Sunday, June 29, 2014

ADS Perspective on the First-Quarter Contraction

Following on my last post about the first-quarter GDP contraction, now look at the FRB Philadelphia's Aruoba-Diebold-Scotti (ADS) Index. 2014Q1 is the rightmost downward blip. It's due mostly to the huge drop in expenditure-side GDP (GDP_E), which is one of the indicators in the ADS index.

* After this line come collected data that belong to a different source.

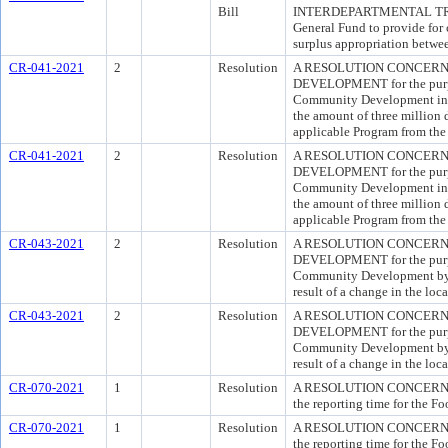
Bill
INTERDEPARTMENTAL TRANSF
General Fund to provide for 
surplus appropriation betwe
CR-041-2021
2
Resolution
A RESOLUTION CONCERNI
DEVELOPMENT for the purpos
Community Development in o
the amount of three million d
applicable Program from the
CR-041-2021
2
Resolution
A RESOLUTION CONCERNI
DEVELOPMENT for the purpos
Community Development in o
the amount of three million d
applicable Program from the
CR-043-2021
2
Resolution
A RESOLUTION CONCERNI
DEVELOPMENT for the purpos
Community Development by a
result of a change in the loc
CR-043-2021
2
Resolution
A RESOLUTION CONCERNI
DEVELOPMENT for the purpos
Community Development by a
result of a change in the loc
CR-070-2021
1
Resolution
A RESOLUTION CONCERNIN
the reporting time for the F
CR-070-2021
1
Resolution
A RESOLUTION CONCERNIN
the reporting time for the F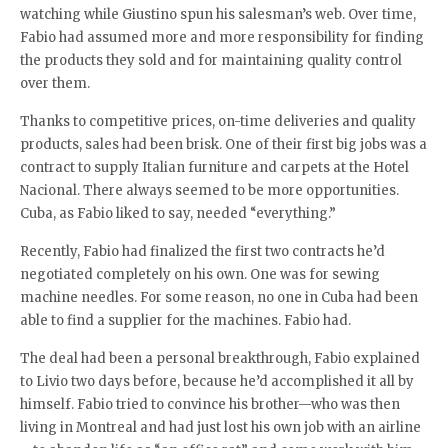
watching while Giustino spun his salesman’s web. Over time,
Fabio had assumed more and more responsibility for finding
the products they sold and for maintaining quality control
over them.
Thanks to competitive prices, on-time deliveries and quality
products, sales had been brisk. One of their first big jobs was a
contract to supply Italian furniture and carpets at the Hotel
Nacional. There always seemed to be more opportunities.
Cuba, as Fabio liked to say, needed “everything.”
Recently, Fabio had finalized the first two contracts he’d
negotiated completely on his own. One was for sewing
machine needles. For some reason, no one in Cuba had been
able to find a supplier for the machines. Fabio had.
The deal had been a personal breakthrough, Fabio explained
to Livio two days before, because he’d accomplished it all by
himself. Fabio tried to convince his brother—who was then
living in Montreal and had just lost his own job with an airline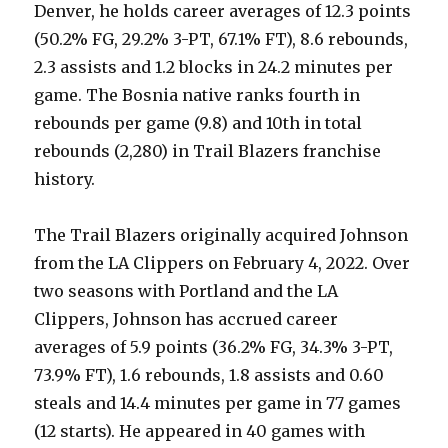
Denver, he holds career averages of 12.3 points
(50.2% FG, 29.2% 3-PT, 67.1% FT), 8.6 rebounds,
2.3 assists and 1.2 blocks in 24.2 minutes per
game. The Bosnia native ranks fourth in
rebounds per game (9.8) and 10th in total
rebounds (2,280) in Trail Blazers franchise
history.
The Trail Blazers originally acquired Johnson
from the LA Clippers on February 4, 2022. Over
two seasons with Portland and the LA
Clippers, Johnson has accrued career
averages of 5.9 points (36.2% FG, 34.3% 3-PT,
73.9% FT), 1.6 rebounds, 1.8 assists and 0.60
steals and 14.4 minutes per game in 77 games
(12 starts). He appeared in 40 games with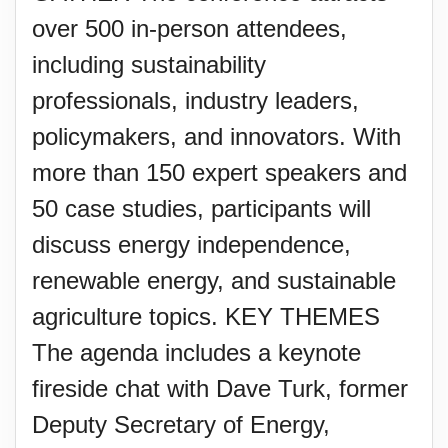
over 500 in-person attendees,
including sustainability
professionals, industry leaders,
policymakers, and innovators. With
more than 150 expert speakers and
50 case studies, participants will
discuss energy independence,
renewable energy, and sustainable
agriculture topics. KEY THEMES
The agenda includes a keynote
fireside chat with Dave Turk, former
Deputy Secretary of Energy,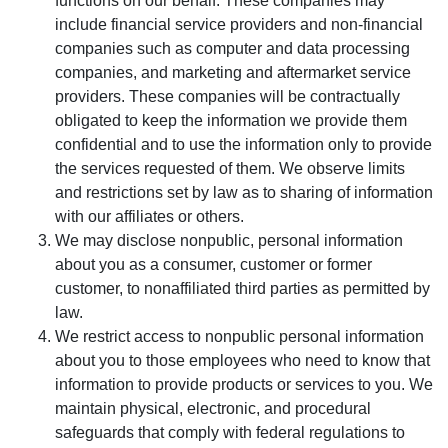
functions on our behalf. These companies may
include financial service providers and non-financial
companies such as computer and data processing
companies, and marketing and aftermarket service
providers. These companies will be contractually
obligated to keep the information we provide them
confidential and to use the information only to provide
the services requested of them. We observe limits
and restrictions set by law as to sharing of information
with our affiliates or others.
We may disclose nonpublic, personal information
about you as a consumer, customer or former
customer, to nonaffiliated third parties as permitted by
law.
We restrict access to nonpublic personal information
about you to those employees who need to know that
information to provide products or services to you. We
maintain physical, electronic, and procedural
safeguards that comply with federal regulations to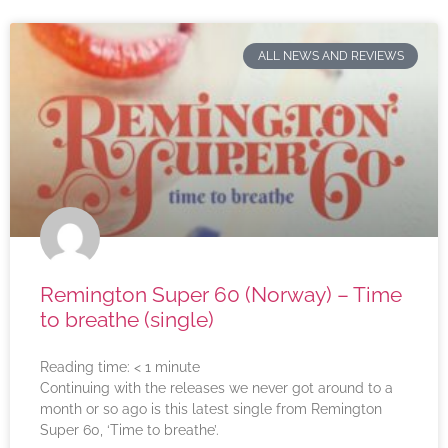
ALL NEWS AND REVIEWS
Remington Super 60 (Norway) – Time
to breathe (single)
Reading time:
< 1
minute
Continuing with the releases we never got around to a
month or so ago is this latest single from Remington
Super 60, ‘Time to breathe’.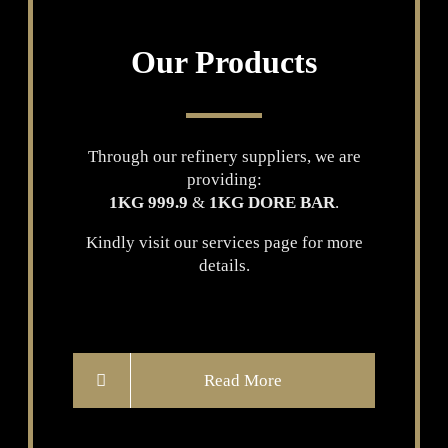
Our Products
Through our refinery suppliers, we are
providing:
1KG 999.9
&
1KG DORE BAR
.
Kindly visit our services page for more
details.
Read More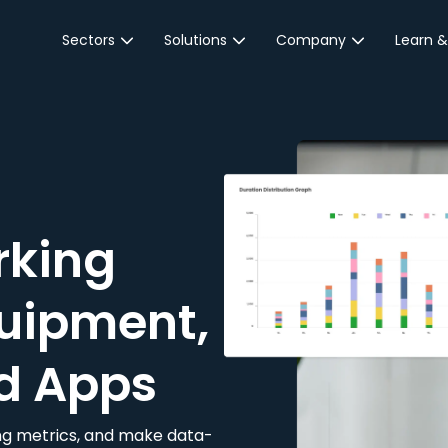
Sectors
Solutions
Company
Learn &
Parking Sector
Reservations
About JustPark
Blog
Local Authorities &
On-Demand
Careers
Integr
Public Sector
Event Parking
Partnerships
Property Owners &
Business Intelligence
Contact Us
Managers
rking
Customer Engagement
Hotel & Retail
JustPark Corporate
Transport
uipment,
Community &
Education
d Apps
Event Venues
king metrics, and make data-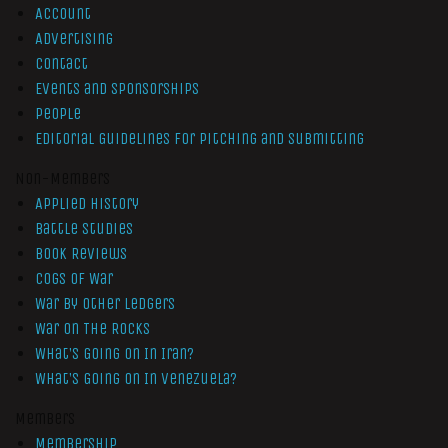
Account
Advertising
Contact
Events and Sponsorships
People
Editorial Guidelines for Pitching and Submitting
Non-Members
Applied History
Battle Studies
Book Reviews
Cogs of War
War by Other Ledgers
War On The Rocks
What’s Going On In Iran?
What’s Going On In Venezuela?
Members
Membership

But it's just a blip, nothing to be too worried about. [Perhaps one of these days we'll get around to working with FRB Philadelphia to replace GDP_E with GDPplus in the ADS Index, or simply to include income-side GDP (GDP_I) directly as an additional indicator in the ADS Index.]

Plot of ADS Business Conditions Index in 2007

Source: FRB Philadelphia

One might wonder why the huge drop in measured GDP_E didn't cause a bigger drop in the ADS Index. The reason is that all real activity indicators are noisy (GDP_E is just one), and by averaging across them, as in ADS, we can eliminate much of the noise, and most of the other ADS component indicators fared much better. (See the component indicator plots.)

Note well the important lesson: both the ADS Index (designed for real-time analysis of broad real activity) and GDPplus (designed mostly for historical analysis of real GDP, an important part of real activity) reduce, if not eliminate, measurement error by "averaging it out."

All told, ADS paints a clear picture: conditional on the underlying indicator data available now, real growth appears to be typical (ADS is constructed so that 0 corresponds to average growth) -- not especially strong, but simultaneously, not especially weak.